Download Large Covariance Estimation for Compositional Data via Composition-Adjusted Thresholding PDF Free - Full Version

by Yuanpei Cao| 0.35

Download Large Covariance Estimation for Compositional Data via Composition-Adjusted Thresholding by Yuanpei Cao in PDF format completely FREE. No registration required, no payment needed. Get instant access to this valuable resource on PDFdrive.to!

Free Download PDF

About Large Covariance Estimation for Compositional Data via Composition-Adjusted Thresholding

No description available for this book.

Detailed Information

Author:	Yuanpei Cao
File Size:	0.35
Format:	PDF
Price:	FREE

Download Free PDF

Safe & Secure Download - No registration required

Why Choose PDFdrive for Your Free Large Covariance Estimation for Compositional Data via Composition-Adjusted Thresholding Download?

100% Free: No hidden fees or subscriptions required for one book every day.
No Registration: Immediate access is available without creating accounts for one book every day.
Safe and Secure: Clean downloads without malware or viruses
Multiple Formats: PDF, MOBI, Mpub,... optimized for all devices
Educational Resource: Supporting knowledge sharing and learning

Frequently Asked Questions

Is it really free to download Large Covariance Estimation for Compositional Data via Composition-Adjusted Thresholding PDF?

Yes, on https://PDFdrive.to you can download Large Covariance Estimation for Compositional Data via Composition-Adjusted Thresholding by Yuanpei Cao completely free. We don't require any payment, subscription, or registration to access this PDF file. For 3 books every day.

How can I read Large Covariance Estimation for Compositional Data via Composition-Adjusted Thresholding on my mobile device?

After downloading Large Covariance Estimation for Compositional Data via Composition-Adjusted Thresholding PDF, you can open it with any PDF reader app on your phone or tablet. We recommend using Adobe Acrobat Reader, Apple Books, or Google Play Books for the best reading experience.

Is this the full version of Large Covariance Estimation for Compositional Data via Composition-Adjusted Thresholding?

Yes, this is the complete PDF version of Large Covariance Estimation for Compositional Data via Composition-Adjusted Thresholding by Yuanpei Cao. You will be able to read the entire content as in the printed version without missing any pages.

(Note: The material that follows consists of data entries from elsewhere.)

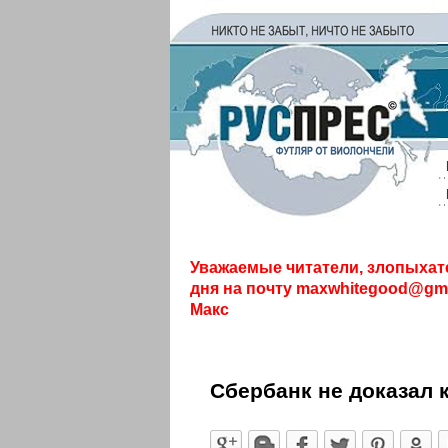
Уважаемые читатели, злопыхат
дня на почту
maxwhitegood@gma
Макс
Сбербанк не доказал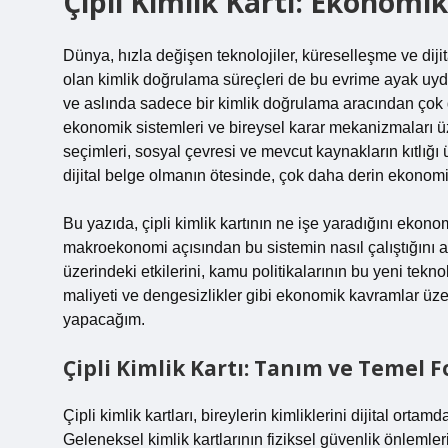
Çipli Kimlik Kartı: Ekonomi
Dünya, hızla değişen teknolojiler, küreselleşme ve dijit
olan kimlik doğrulama süreçleri de bu evrime ayak uydu
ve aslında sadece bir kimlik doğrulama aracından çok d
ekonomik sistemleri ve bireysel karar mekanizmaları üzer
seçimleri, sosyal çevresi ve mevcut kaynakların kıtlığı
dijital belge olmanın ötesinde, çok daha derin ekonomi
Bu yazıda, çipli kimlik kartının ne işe yaradığını ek
makroekonomi açısından bu sistemin nasıl çalıştığını a
üzerindeki etkilerini, kamu politikalarının bu yeni tekn
maliyeti ve dengesizlikler gibi ekonomik kavramlar üze
yapacağım.
Çipli Kimlik Kartı: Tanım ve Temel 
Çipli kimlik kartları, bireylerin kimliklerini dijital ort
Geleneksel kimlik kartlarının fiziksel güvenlik önlemlerin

Is it legal to download Large Covariance Estimation for Compositional Data via Composition-Adjusted Thresholding PDF for free?

https://PDFdrive.to provides links to free educational resources available online. We do not store any files on our servers. Please be aware of copyright laws in your country before downloading.

The materials shared are intended for research, educational, and personal use in accordance with fair use principles.